¡¡¡Es culpa de Petro!!!

Eso se afirma en las calles, en las redes sociales y en algunos medios de comunicación como la revista Semana, a la que le quedaría mejor el nombre de El Magazín del Uribismo.

Pienso que la respuesta sencilla -y errada- para entender el fenómeno de las manifestaciones es culpar a Petro de incentivar las marchas y quedarse con la imagen de un grupo de vándalos que solo quieren incendiar el país.

Durante las manifestaciones que se han dado en el paro nacional, se han visto a diferentes analistas o líderes de opinión tratar de darle forma a las razones del paro y en especial a sus consecuencias, impactos económicos y de salud, además de la destrucción de la propiedad pública y privada.

De esta forma, se ha extendido la imagen de Gustavo Petro, como la mente maestra del caos actualmente ocasionado, político que se deleita con los actos de vandalismo y que aprovecha de la difícil situación para tener adeptos con votos.

Dicen que de su voz comunista siembran ideas de odio y golpes de Estado, que su mirada puede despertar sentimientos guerrilleros y que por las noches, en sus sueños, se les aparece a empresarios y los amenaza con expropiar sus propiedades: Algo así describen a Petro.

Gustavo Petro es uno de los políticos que más alientan las marchas como método de protesta, la idea de la movilización social le gusta y la apoya, eso lo demostró especialmente durante la batalla jurídica en la que se le destituyó como alcalde de Bogotá, al revertirse la decisión, el alcalde reincorporado tuvo una plaza llena de personas que celebraban esa decisión.

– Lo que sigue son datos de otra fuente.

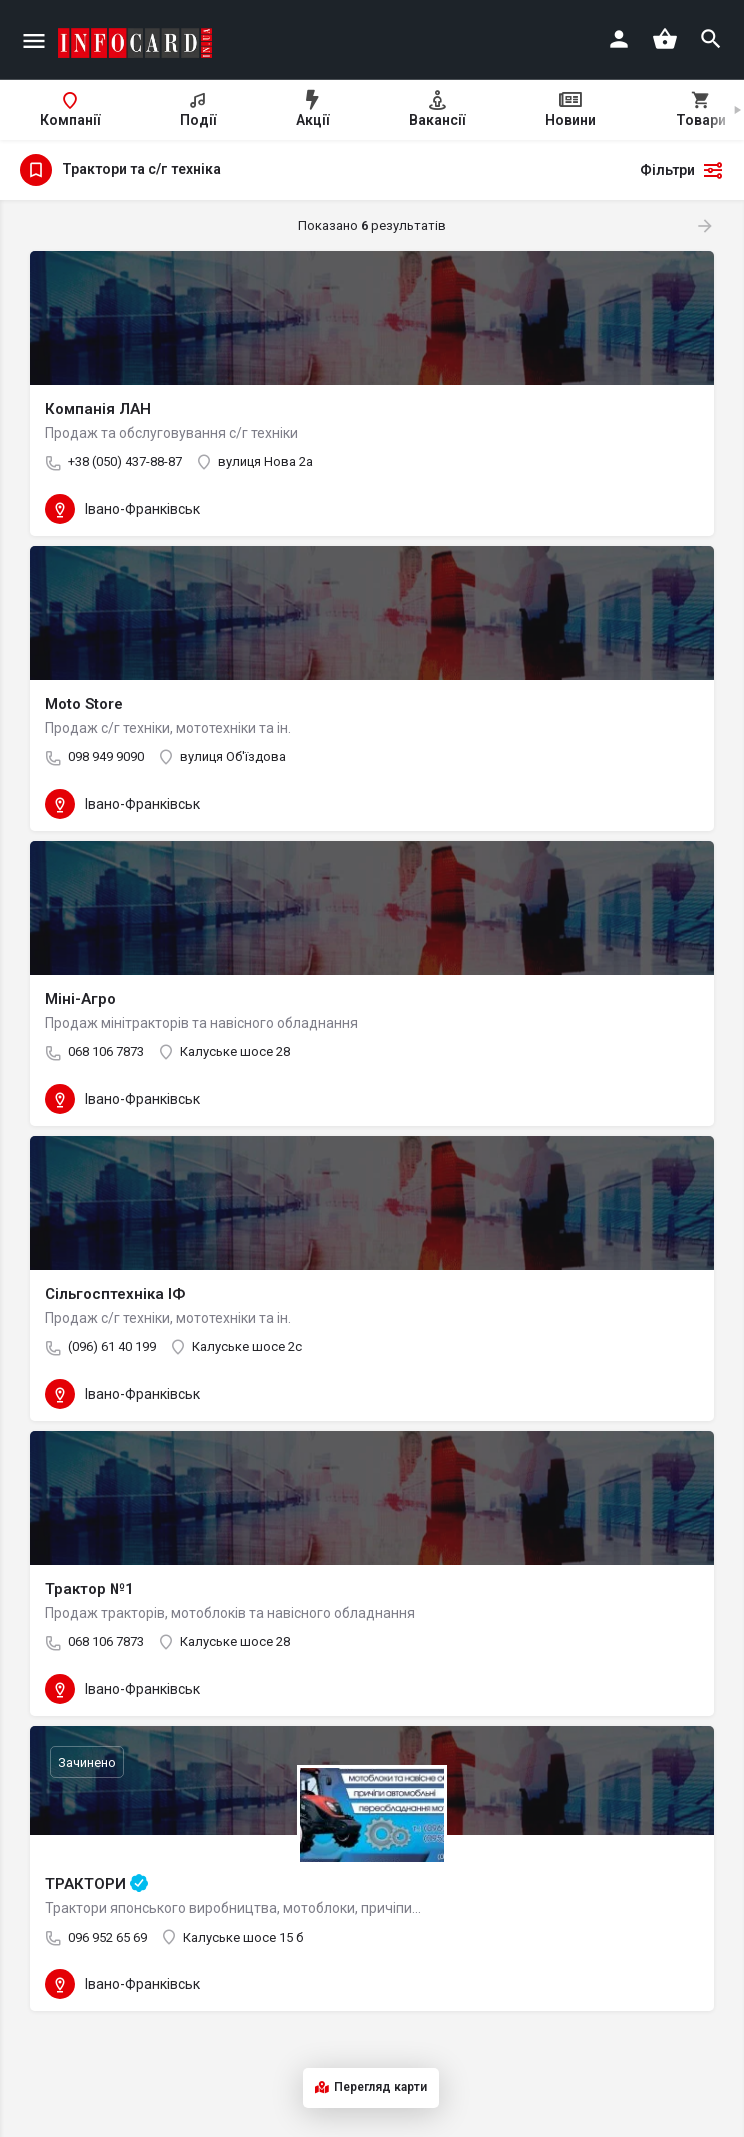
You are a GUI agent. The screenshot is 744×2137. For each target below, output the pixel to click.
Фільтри (682, 170)
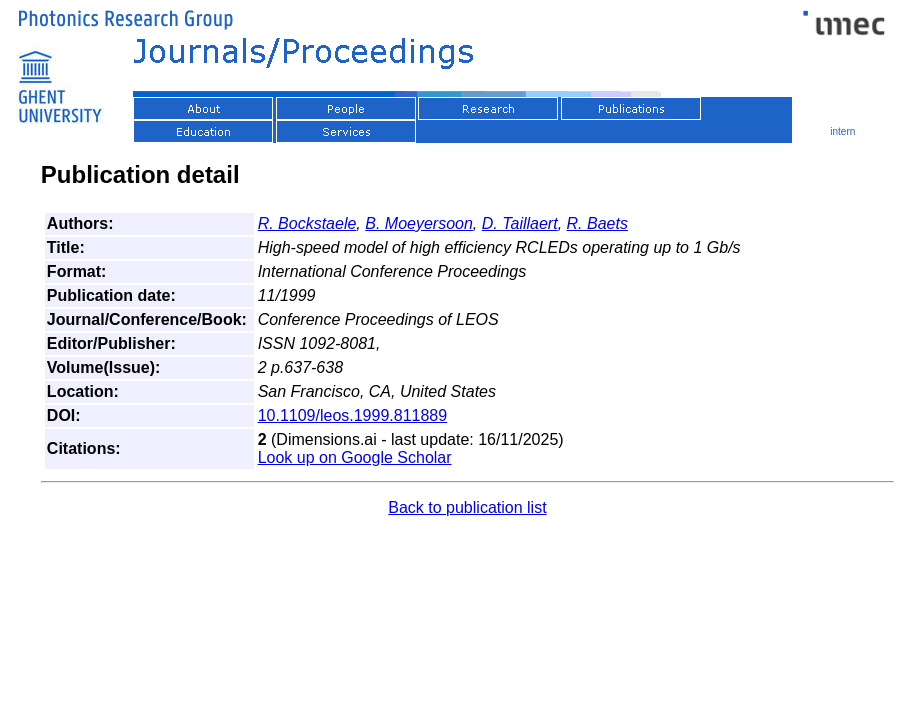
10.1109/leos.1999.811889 (353, 415)
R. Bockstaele (307, 223)
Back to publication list (467, 507)
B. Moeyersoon (419, 223)
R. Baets (597, 223)
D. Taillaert (520, 223)
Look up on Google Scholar (355, 457)
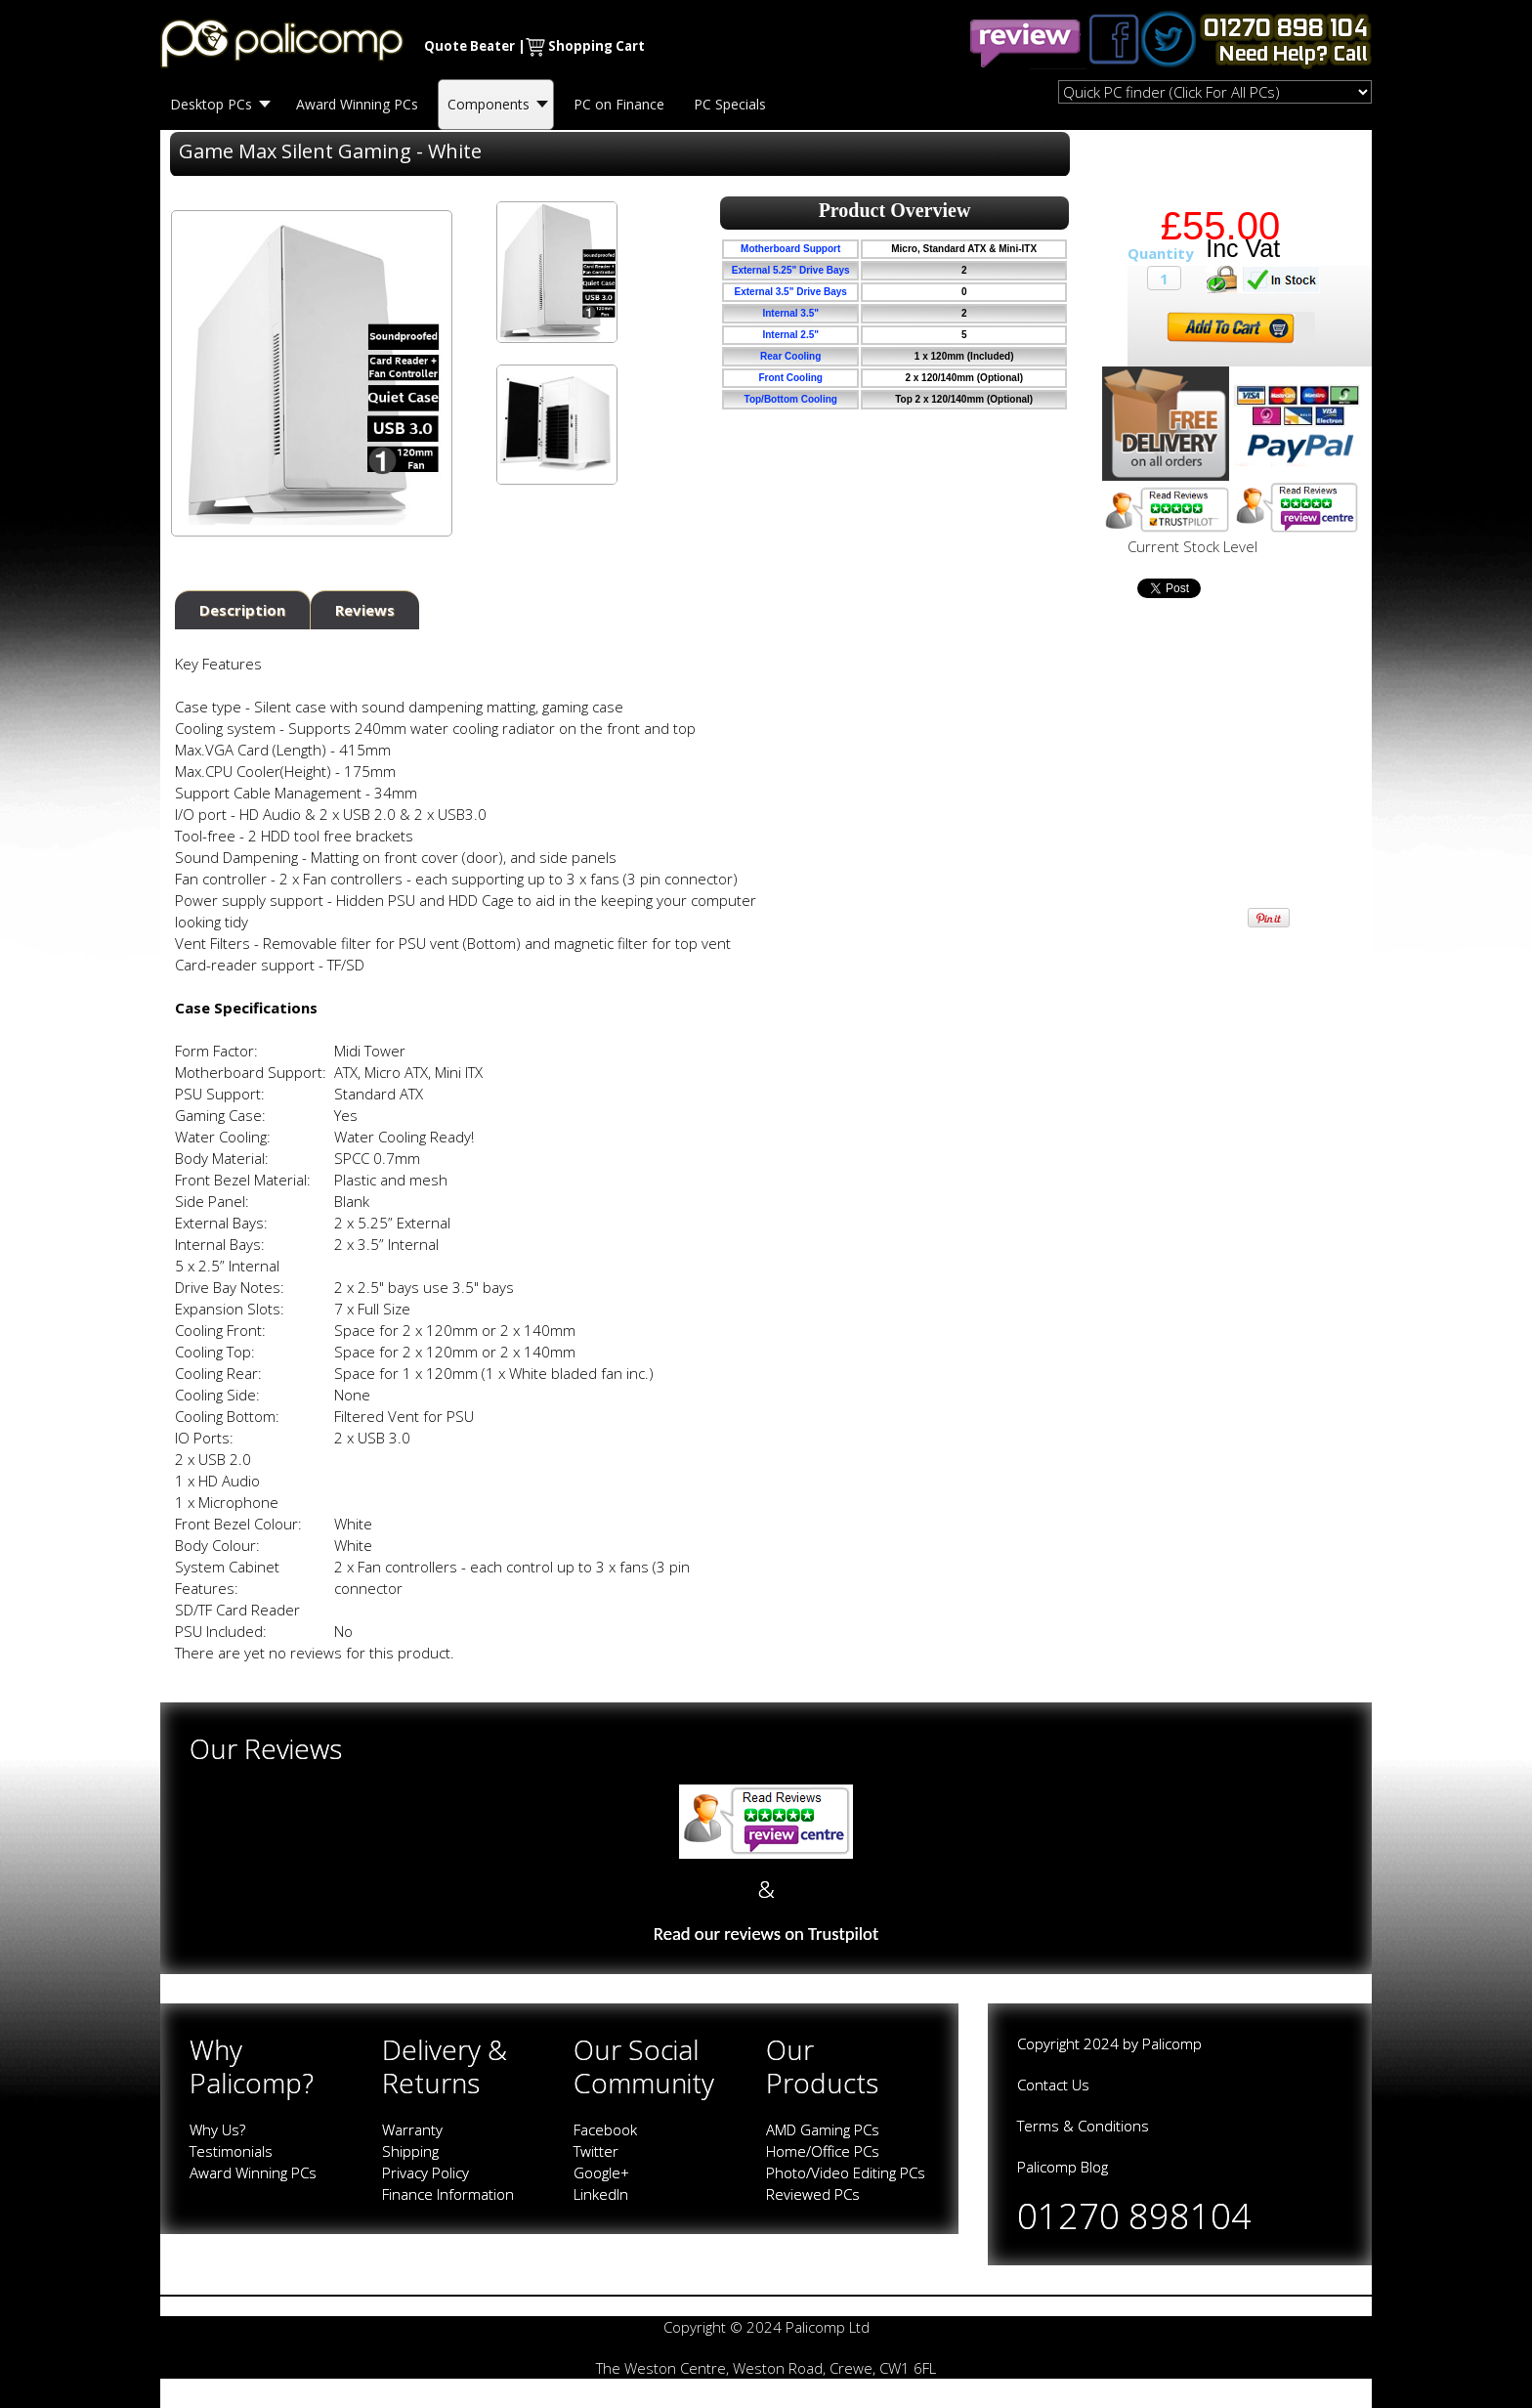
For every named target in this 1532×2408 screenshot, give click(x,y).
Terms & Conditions (1083, 2125)
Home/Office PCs (822, 2151)
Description (242, 610)
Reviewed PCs (813, 2194)
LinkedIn (601, 2194)
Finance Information (448, 2194)
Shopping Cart (596, 46)
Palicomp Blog (1062, 2166)
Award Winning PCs (253, 2172)
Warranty (412, 2129)
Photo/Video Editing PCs (845, 2172)
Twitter (596, 2151)
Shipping (410, 2151)
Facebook (605, 2129)
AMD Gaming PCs (822, 2129)
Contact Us (1053, 2084)
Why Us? (217, 2129)
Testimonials (231, 2151)
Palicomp (1172, 2043)
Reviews (365, 610)
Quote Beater (469, 46)
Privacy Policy (425, 2172)
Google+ (601, 2172)
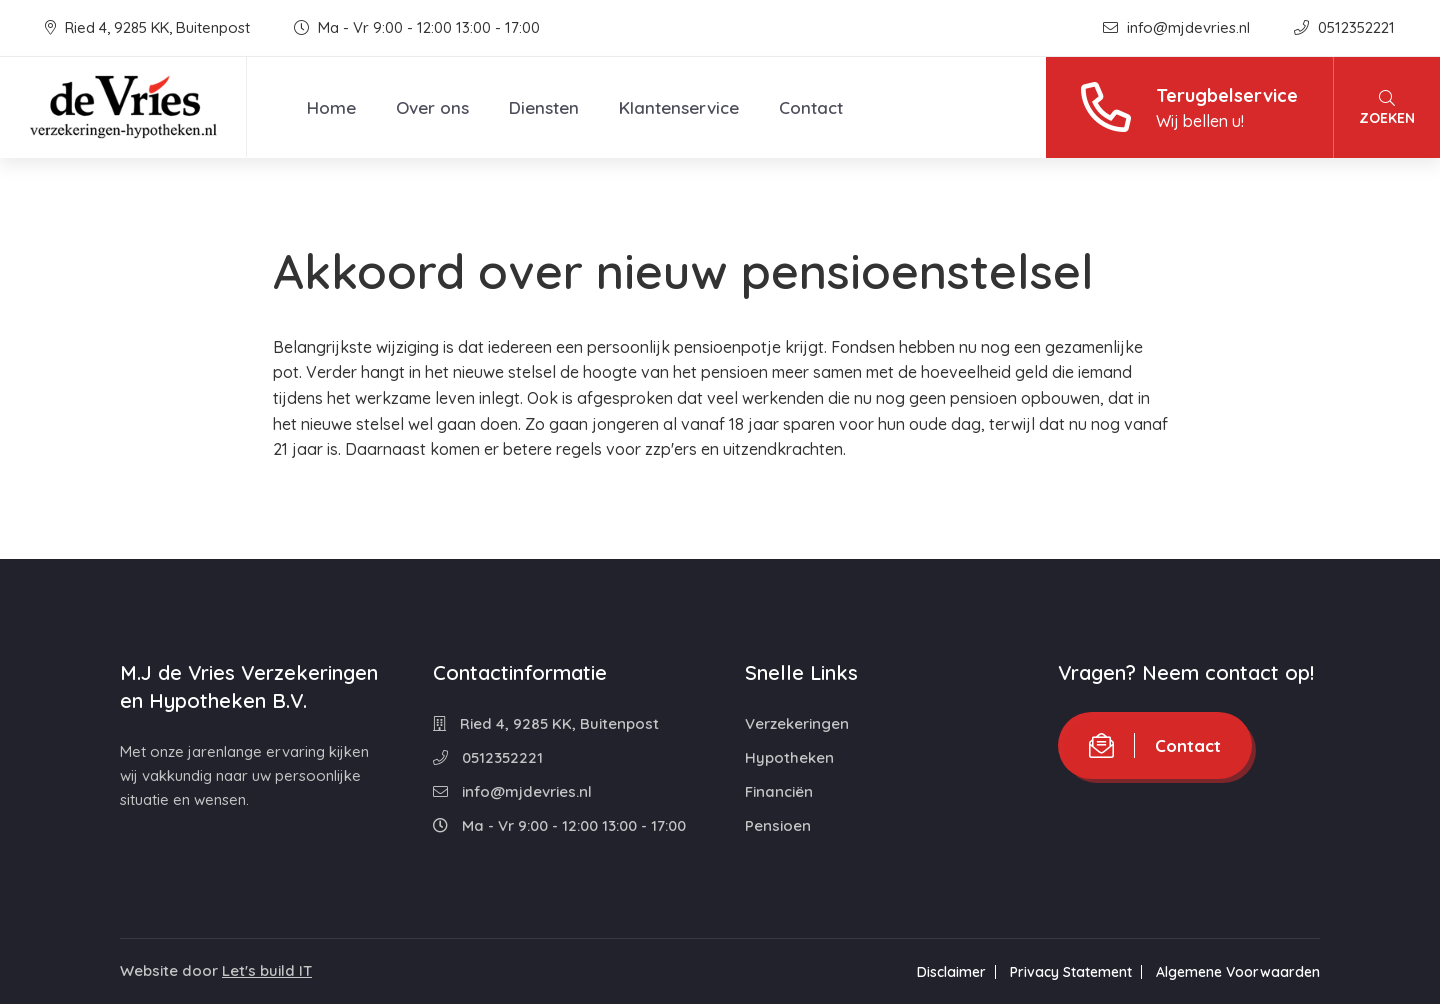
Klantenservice (679, 107)
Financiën (779, 791)
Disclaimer (951, 972)
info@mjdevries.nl (1178, 27)
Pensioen (778, 825)
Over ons (432, 107)
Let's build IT (267, 970)
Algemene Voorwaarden (1238, 972)
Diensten (544, 107)
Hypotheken (789, 757)
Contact (811, 107)
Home (331, 107)
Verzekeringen (797, 723)
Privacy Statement (1071, 972)
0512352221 (1344, 27)
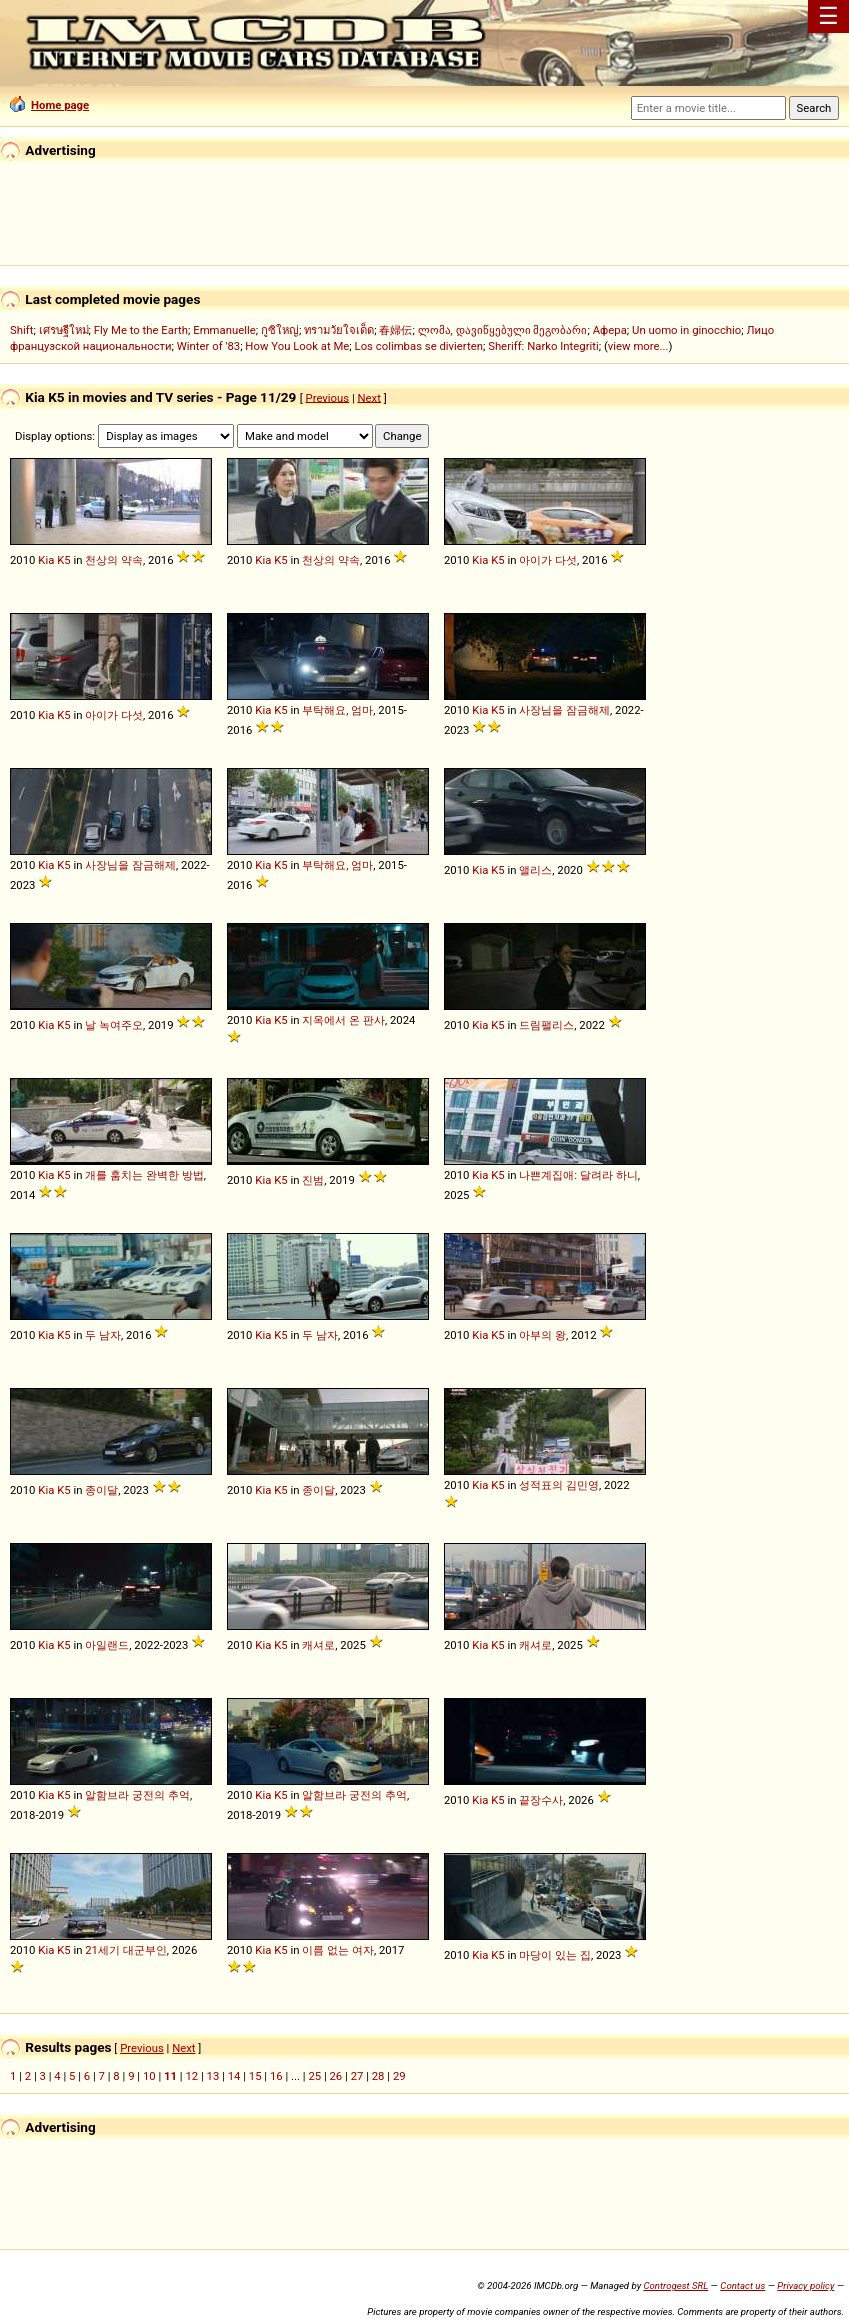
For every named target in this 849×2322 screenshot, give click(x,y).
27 (357, 2076)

Pero en estas marchas, poca influencia el dirigente de la Colombia Humana ha tenido en su generación o motivaciones, desde hace tiempo, mucho antes del paro, se hablaba y evidenciaba de los temas que promueven la marchas. Algunos de los trinos de Twitter del senador pueden ser vistos como algo exagerados o alarmistas, pero no por ello dejan de ser cierta la realidad que en ellos muchas veces trata de condenar.

No se confundan, están marchas son continuación del 21N, en los que temas como el manejo ambiental, la seguridad territorial, líderes sociales, abuso policial y accesos a la educación fueron pilares para convocar personas que veían en las marchas una fórmula para intentar cambiar la dinámica del país y su forma de ser gobernada.

Petro tiene otros planes en este momento, y su papel no protagónico en este paro en gran parte se da porque está haciendo lo mismo que hizo en las elecciones pasadas, moderar su discurso y tratar de mostrarse como un candidato más amigable.

En las elecciones de 2018, esta faceta la mostró tarde, ahora, aprendiendo de ese error, ha empezado a moderar sus apariciones y empezar a reunirse con diferentes sectores, como el empresarial, el cual desconfía por la imagen de coco de la expropiación, en parte por la propaganda que le han hecho, parte de su gestión en la alcaldía e ideología.

Petro es creyente de que el Estado debe ser capaz de administrar todo lo que pueda, debe ser el principal responsable del funcionamiento y cumplimiento de las actividades diarias y por ello, no siempre el sector privado no siempre es la mejor opción.  Esta idea sería posiblemente bien vista de ser otro candidato o causaría menos alertas, pero se ha sobredimensionado por tratarse de él.

El cierre de empresas es una facultad del Estado que un gobierno puede ejercer si ve deficiencia en su servicio, el exceso de este poder es obviamente un riesgo para el desarrollo económico, no creo que Petro sea el monstruo de la expropiación y guerrilla como muchos lo pintan.